In light of these developments, the team initiates broad-spectrum antibiotics empirically, while awaiting further diagnostic information. Blood cultures are obtained, and an abdominal ultrasound is performed, revealing moderate ascites with evidence of bacterial infection. Paracentesis is promptly conducted, and analysis of ascitic fluid shows a polymorphonuclear leukocyte count of 350 cells/mm³, confirming spontaneous bacterial peritonitis. This new complication necessitates aggressive management to prevent further deterioration.

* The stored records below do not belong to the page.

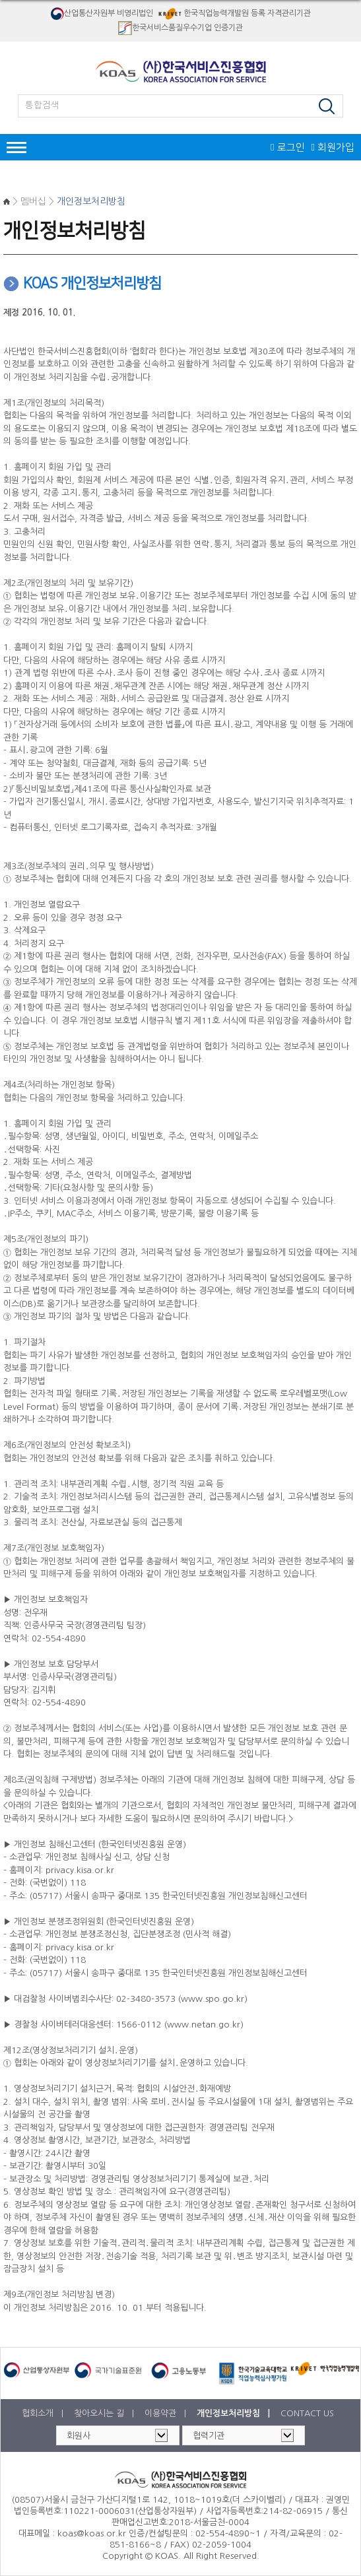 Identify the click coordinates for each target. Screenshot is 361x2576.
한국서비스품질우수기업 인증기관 (180, 28)
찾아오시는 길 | (105, 2413)
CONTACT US (307, 2413)
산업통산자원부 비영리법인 (101, 13)
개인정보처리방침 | (235, 2413)
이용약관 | (167, 2413)
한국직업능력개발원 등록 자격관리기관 (233, 13)
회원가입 (333, 147)
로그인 (287, 147)
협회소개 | (44, 2413) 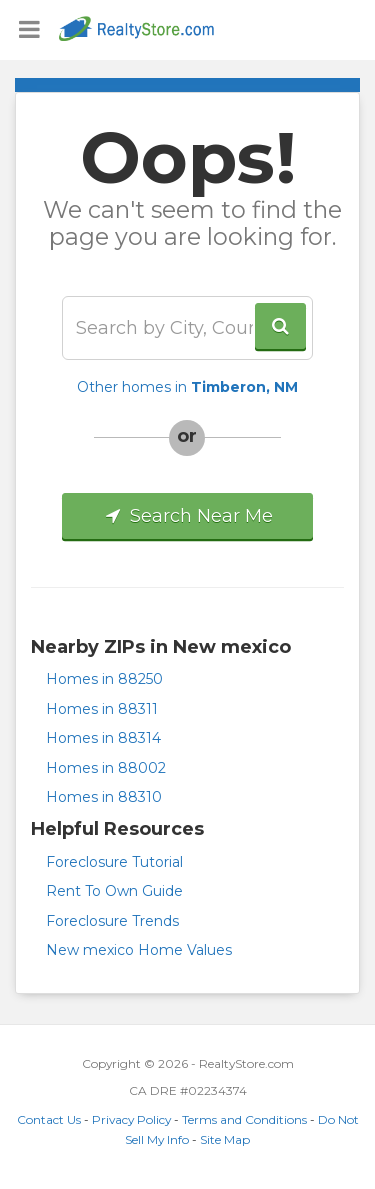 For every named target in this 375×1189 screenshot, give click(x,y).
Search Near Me (187, 516)
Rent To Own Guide (114, 891)
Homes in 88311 (102, 709)
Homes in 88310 (104, 797)
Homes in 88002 (106, 768)
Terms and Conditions (244, 1119)
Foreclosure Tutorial (114, 862)
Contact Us (49, 1119)
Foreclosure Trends (112, 921)
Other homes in (187, 387)
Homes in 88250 (104, 679)
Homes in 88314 (103, 738)
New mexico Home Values (139, 950)
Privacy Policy (131, 1119)
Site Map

The patient's tenuous condition requires a rapid, coordinated response. The critical care team discusses the need for vasopressor support to maintain hemodynamic stability and considers escalating care with the initiation of norepinephrine infusion. Simultaneously, they continue to advocate for expedited transfer to a tertiary care facility for liver transplant evaluation, understanding that definitive management of his acute liver failure and its complications hinges on the availability of a liver transplantation. The team remains vigilant, ready to adapt their strategy as they navigate this complex and rapidly evolving clinical scenario.